_DATA SHOWN:_

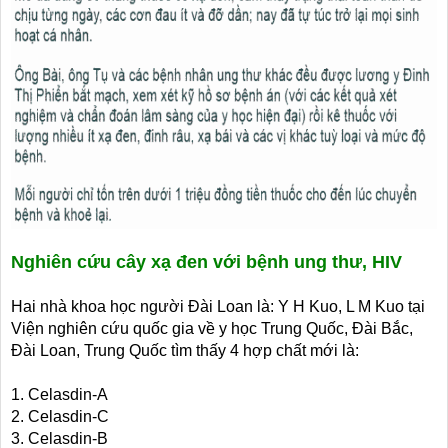
Nghiên cứu cây xạ đen với bệnh ung thư, HIV
Hai nhà khoa học người Đài Loan là: Y H Kuo, L M Kuo tại
Viện nghiên cứu quốc gia về y học Trung Quốc, Đài Bắc,
Đài Loan, Trung Quốc tìm thấy 4 hợp chất mới là:
1. Celasdin-A
2. Celasdin-C
3. Celasdin-B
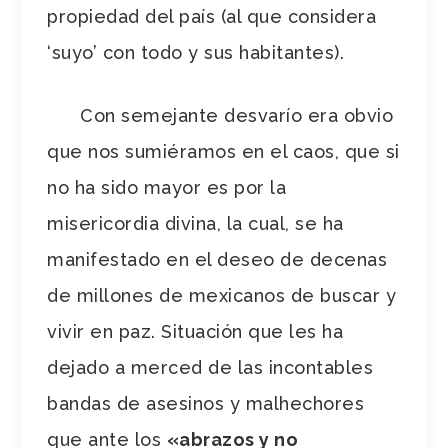
propiedad del país (al que considera
‘suyo’ con todo y sus habitantes).
Con semejante desvarío era obvio
que nos sumiéramos en el caos, que si
no ha sido mayor es por la
misericordia divina, la cual, se ha
manifestado en el deseo de decenas
de millones de mexicanos de buscar y
vivir en paz. Situación que les ha
dejado a merced de las incontables
bandas de asesinos y malhechores
que ante los
«abrazos y no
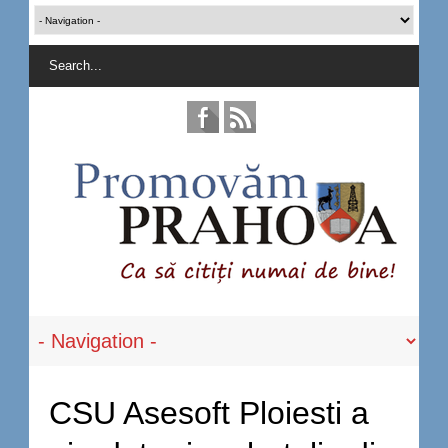
CSU Asesoft Ploiesti a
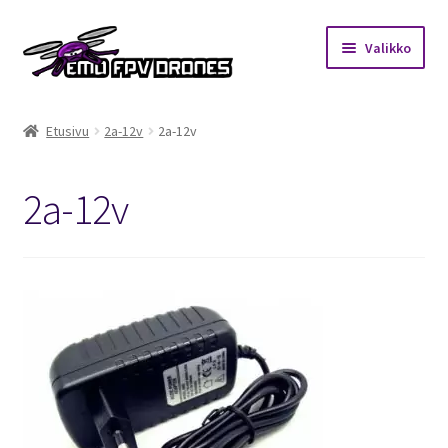
Siirry
Siirry
Valikko
navigointiin
sisältöön
Etusivu
Etusivu
2a-12v
2a-12v
Kauppa
2a-12v
Kuukausihaaste
Säännöt
Mitä on FPV?
Ohjeet
Beta65 – Betacube – Betaflight Configuration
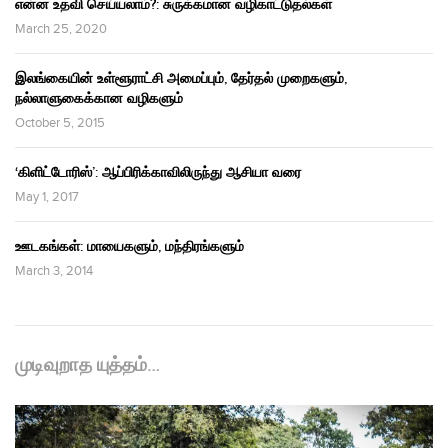
என்ன உதவி செய்யலாம்?: சுருக்கமான வழிகாட்டுதல்கள்
March 25, 2020
இலங்கையின் உள்ளூராட்சி அமைப்பும், தேர்தல் முறைகளும்,
நல்லாளுகைக்கான வழிகளும்
October 5, 2015
‘கிளிட்டோரிஸ்’: ஆப்பிரிக்காவிலிருந்து ஆசியா வரை
May 1, 2017
ஊடகங்கள்: மாயைகளும், மந்திரங்களும்
March 3, 2014
முடிவுறாத யுத்தம்…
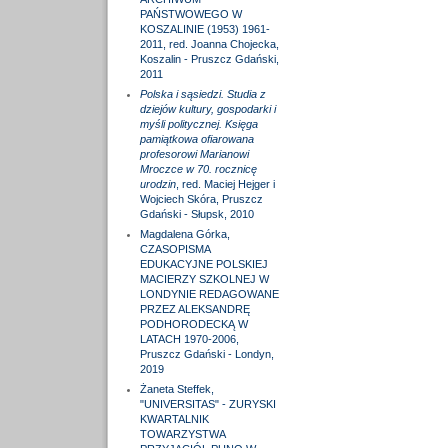
PAŃSTWOWEGO W
KOSZALINIE (1953) 1961-
2011, red. Joanna Chojecka,
Koszalin - Pruszcz Gdański,
2011
Polska i sąsiedzi. Studia z
dziejów kultury, gospodarki i
myśli politycznej. Księga
pamiątkowa ofiarowana
profesorowi Marianowi
Mroczce w 70. rocznicę
urodzin
, red. Maciej Hejger i
Wojciech Skóra, Pruszcz
Gdański - Słupsk, 2010
Magdalena Górka,
CZASOPISMA
EDUKACYJNE POLSKIEJ
MACIERZY SZKOLNEJ W
LONDYNIE REDAGOWANE
PRZEZ ALEKSANDRĘ
PODHORODECKĄ W
LATACH 1970-2006,
Pruszcz Gdański - Londyn,
2019
Żaneta Steffek,
"UNIVERSITAS" - ZURYSKI
KWARTALNIK
TOWARZYSTWA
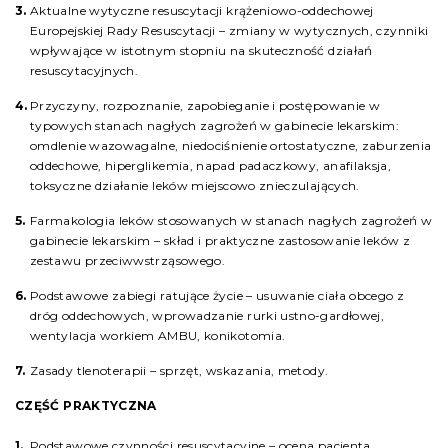
Aktualne wytyczne resuscytacji krążeniowo-oddechowej
Europejskiej Rady Resuscytacji – zmiany w wytycznych, czynniki
wpływające w istotnym stopniu na skuteczność działań
resuscytacyjnych.
Przyczyny, rozpoznanie, zapobieganie i postępowanie w
typowych stanach nagłych zagrożeń w gabinecie lekarskim:
omdlenie wazowagalne, niedociśnienie ortostatyczne, zaburzenia
oddechowe, hiperglikemia, napad padaczkowy, anafilaksja,
toksyczne działanie leków miejscowo znieczulających.
Farmakologia leków stosowanych w stanach nagłych zagrożeń w
gabinecie lekarskim – skład i praktyczne zastosowanie leków z
zestawu przeciwwstrząsowego.
Podstawowe zabiegi ratujące życie – usuwanie ciała obcego z
dróg oddechowych, wprowadzanie rurki ustno-gardłowej,
wentylacja workiem AMBU, konikotomia.
Zasady tlenoterapii – sprzęt, wskazania, metody.
CZĘŚĆ PRAKTYCZNA
Podstawowe czynności resuscytacyjne – ocena pacjenta,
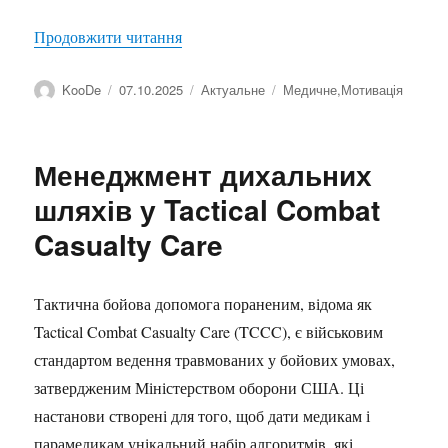
“Високий пульс під час бігу: чому це 
Продовжити читання
Автор
Оприлюднено
Категорії
Позначки
KooDe
07.10.2025
Актуальне
Медичне
,
Мотивація
Менеджмент дихальних
шляхів у Tactical Combat
Casualty Care
Тактична бойова допомога пораненим, відома як
Tactical Combat Casualty Care (TCCC), є військовим
стандартом ведення травмованих у бойових умовах,
затвердженим Міністерством оборони США. Ці
настанови створені для того, щоб дати медикам і
парамедикам унікальний набір алгоритмів, які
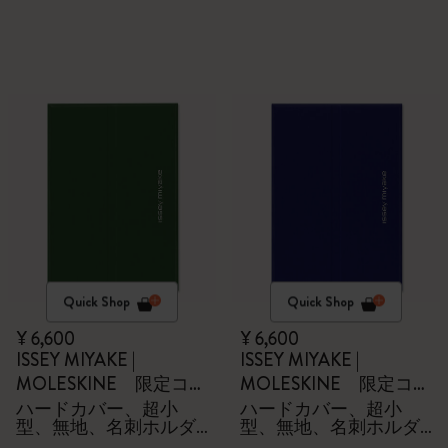
Quick Shop
Quick Shop
¥ 6,600
¥ 6,600
ISSEY MIYAKE |
ISSEY MIYAKE |
MOLESKINE 限定コレ
MOLESKINE 限定コレ
クション
クション
ハードカバー、超小
ハードカバー、超小
型、無地、名刺ホルダ
型、無地、名刺ホルダ
ー - 箱付き
ー - 箱付き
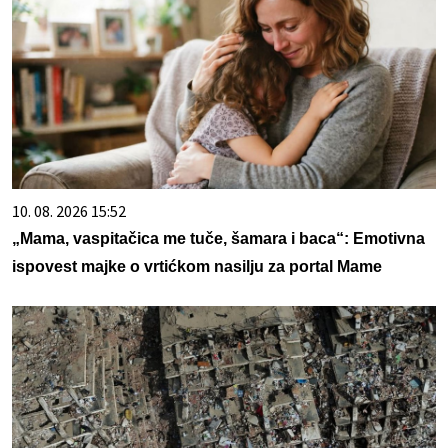
10. 08. 2026 15:52
„Mama, vaspitačica me tuče, šamara i baca“: Emotivna
ispovest majke o vrtićkom nasilju za portal Mame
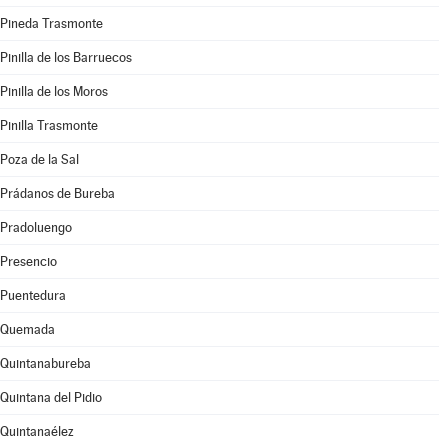
Pineda Trasmonte
Pinilla de los Barruecos
Pinilla de los Moros
Pinilla Trasmonte
Poza de la Sal
Prádanos de Bureba
Pradoluengo
Presencio
Puentedura
Quemada
Quintanabureba
Quintana del Pidio
Quintanaélez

_TRY IT:_
Print exactly, with no pictures, the lines above from the one that holds "ஊடகங்கள்: மாயைகளும், மந்திரங்களும்" through the one that holds "Przyczyny, rozpoznanie, zapobieganie", both of them included.

_COMPLETED EXERCISE:_
ஊடகங்கள்: மாயைகளும், மந்திரங்களும்
March 3, 2014
முடிவுறாத யுத்தம்…
PAŃSTWOWEGO W
KOSZALINIE (1953) 1961-
2011, red. Joanna Chojecka,
Koszalin - Pruszcz Gdański,
2011
Polska i sąsiedzi. Studia z
dziejów kultury, gospodarki i
myśli politycznej. Księga
pamiątkowa ofiarowana
profesorowi Marianowi
Mroczce w 70. rocznicę
urodzin
, red. Maciej Hejger i
Wojciech Skóra, Pruszcz
Gdański - Słupsk, 2010
Magdalena Górka,
CZASOPISMA
EDUKACYJNE POLSKIEJ
MACIERZY SZKOLNEJ W
LONDYNIE REDAGOWANE
PRZEZ ALEKSANDRĘ
PODHORODECKĄ W
LATACH 1970-2006,
Pruszcz Gdański - Londyn,
2019
Żaneta Steffek,
"UNIVERSITAS" - ZURYSKI
KWARTALNIK
TOWARZYSTWA
Aktualne wytyczne resuscytacji krążeniowo-oddechowej
Europejskiej Rady Resuscytacji – zmiany w wytycznych, czynniki
wpływające w istotnym stopniu na skuteczność działań
resuscytacyjnych.
Przyczyny, rozpoznanie, zapobieganie i postępowanie w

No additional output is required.